(Saved data entries)

BEGIN

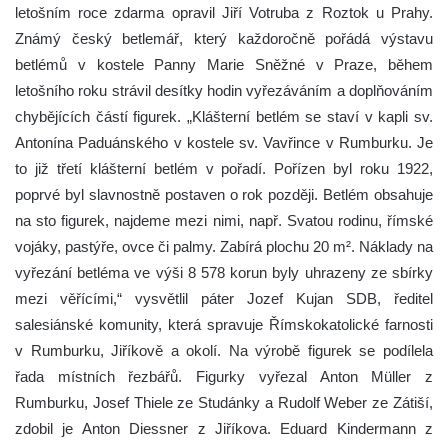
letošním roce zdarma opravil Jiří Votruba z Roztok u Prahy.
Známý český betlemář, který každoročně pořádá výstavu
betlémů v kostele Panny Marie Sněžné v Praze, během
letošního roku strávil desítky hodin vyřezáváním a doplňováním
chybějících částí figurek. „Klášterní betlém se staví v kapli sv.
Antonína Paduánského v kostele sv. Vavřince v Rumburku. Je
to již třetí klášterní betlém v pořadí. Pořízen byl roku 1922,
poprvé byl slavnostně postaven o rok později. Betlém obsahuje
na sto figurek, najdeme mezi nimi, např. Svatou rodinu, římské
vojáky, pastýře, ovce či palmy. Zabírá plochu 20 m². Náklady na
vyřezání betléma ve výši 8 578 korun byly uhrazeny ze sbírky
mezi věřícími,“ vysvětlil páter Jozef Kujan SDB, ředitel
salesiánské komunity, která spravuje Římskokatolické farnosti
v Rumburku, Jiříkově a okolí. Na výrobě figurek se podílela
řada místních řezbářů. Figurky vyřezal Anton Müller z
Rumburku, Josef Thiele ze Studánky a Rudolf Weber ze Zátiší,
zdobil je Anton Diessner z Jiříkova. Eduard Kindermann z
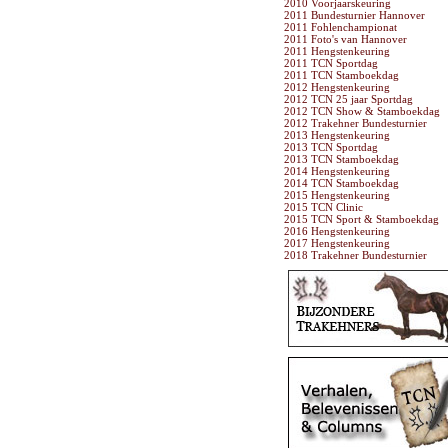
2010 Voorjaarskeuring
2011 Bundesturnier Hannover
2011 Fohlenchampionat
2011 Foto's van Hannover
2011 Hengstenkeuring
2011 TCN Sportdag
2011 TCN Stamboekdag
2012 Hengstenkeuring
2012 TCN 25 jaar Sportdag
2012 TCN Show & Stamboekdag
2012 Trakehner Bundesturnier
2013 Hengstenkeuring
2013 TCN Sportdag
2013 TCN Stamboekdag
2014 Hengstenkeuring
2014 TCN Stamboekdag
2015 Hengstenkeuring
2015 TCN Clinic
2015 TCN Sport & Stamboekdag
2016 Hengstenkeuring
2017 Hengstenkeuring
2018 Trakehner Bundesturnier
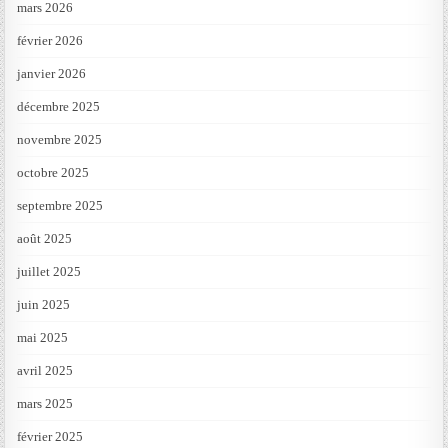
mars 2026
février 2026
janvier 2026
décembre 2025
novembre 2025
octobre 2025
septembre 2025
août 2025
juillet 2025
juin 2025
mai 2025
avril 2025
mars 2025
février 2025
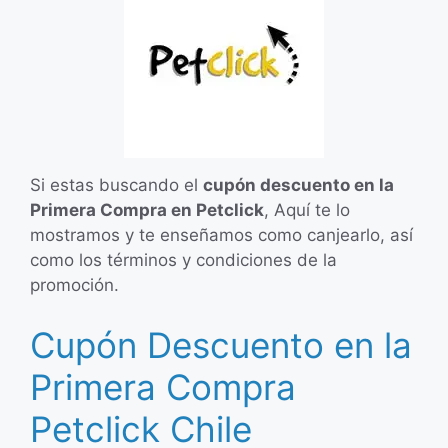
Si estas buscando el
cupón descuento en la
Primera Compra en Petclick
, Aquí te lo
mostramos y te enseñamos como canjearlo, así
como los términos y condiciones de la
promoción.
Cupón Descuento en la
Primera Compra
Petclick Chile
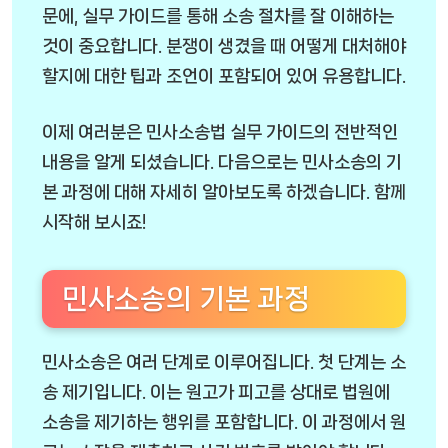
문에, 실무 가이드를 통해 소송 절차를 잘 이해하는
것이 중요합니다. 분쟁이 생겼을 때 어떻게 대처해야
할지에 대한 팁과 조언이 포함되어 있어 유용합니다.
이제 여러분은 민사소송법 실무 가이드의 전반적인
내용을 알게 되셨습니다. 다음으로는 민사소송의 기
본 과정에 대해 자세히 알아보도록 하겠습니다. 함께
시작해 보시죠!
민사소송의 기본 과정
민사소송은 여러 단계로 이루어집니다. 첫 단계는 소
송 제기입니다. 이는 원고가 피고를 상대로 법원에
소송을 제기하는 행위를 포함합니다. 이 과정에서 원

END

Drop the pictures and reproduce the rest of the entries above exactly.

ANSWER TO THIS EXERCISE:
letošním roce zdarma opravil Jiří Votruba z Roztok u Prahy.
Známý český betlemář, který každoročně pořádá výstavu
betlémů v kostele Panny Marie Sněžné v Praze, během
letošního roku strávil desítky hodin vyřezáváním a doplňováním
chybějících částí figurek. „Klášterní betlém se staví v kapli sv.
Antonína Paduánského v kostele sv. Vavřince v Rumburku. Je
to již třetí klášterní betlém v pořadí. Pořízen byl roku 1922,
poprvé byl slavnostně postaven o rok později. Betlém obsahuje
na sto figurek, najdeme mezi nimi, např. Svatou rodinu, římské
vojáky, pastýře, ovce či palmy. Zabírá plochu 20 m². Náklady na
vyřezání betléma ve výši 8 578 korun byly uhrazeny ze sbírky
mezi věřícími,“ vysvětlil páter Jozef Kujan SDB, ředitel
salesiánské komunity, která spravuje Římskokatolické farnosti
v Rumburku, Jiříkově a okolí. Na výrobě figurek se podílela
řada místních řezbářů. Figurky vyřezal Anton Müller z
Rumburku, Josef Thiele ze Studánky a Rudolf Weber ze Zátiší,
zdobil je Anton Diessner z Jiříkova. Eduard Kindermann z
2010 Voorjaarskeuring
2011 Bundesturnier Hannover
2011 Fohlenchampionat
2011 Foto's van Hannover
2011 Hengstenkeuring
2011 TCN Sportdag
2011 TCN Stamboekdag
2012 Hengstenkeuring
2012 TCN 25 jaar Sportdag
2012 TCN Show & Stamboekdag
2012 Trakehner Bundesturnier
2013 Hengstenkeuring
2013 TCN Sportdag
2013 TCN Stamboekdag
2014 Hengstenkeuring
2014 TCN Stamboekdag
2015 Hengstenkeuring
2015 TCN Clinic
2015 TCN Sport & Stamboekdag
2016 Hengstenkeuring
2017 Hengstenkeuring
2018 Trakehner Bundesturnier
mars 2026
février 2026
janvier 2026
décembre 2025
novembre 2025
octobre 2025
septembre 2025
août 2025
juillet 2025
juin 2025
mai 2025
avril 2025
mars 2025
février 2025
Si estas buscando el
cupón descuento en la
Primera Compra en Petclick
, Aquí te lo
mostramos y te enseñamos como canjearlo, así
como los términos y condiciones de la
promoción.
Cupón Descuento en la
Primera Compra
Petclick Chile
문에, 실무 가이드를 통해 소송 절차를 잘 이해하는
것이 중요합니다. 분쟁이 생겼을 때 어떻게 대처해야
할지에 대한 팁과 조언이 포함되어 있어 유용합니다.
이제 여러분은 민사소송법 실무 가이드의 전반적인
내용을 알게 되셨습니다. 다음으로는 민사소송의 기
본 과정에 대해 자세히 알아보도록 하겠습니다. 함께
시작해 보시죠!
민사소송의 기본 과정
민사소송은 여러 단계로 이루어집니다. 첫 단계는 소
송 제기입니다. 이는 원고가 피고를 상대로 법원에
소송을 제기하는 행위를 포함합니다. 이 과정에서 원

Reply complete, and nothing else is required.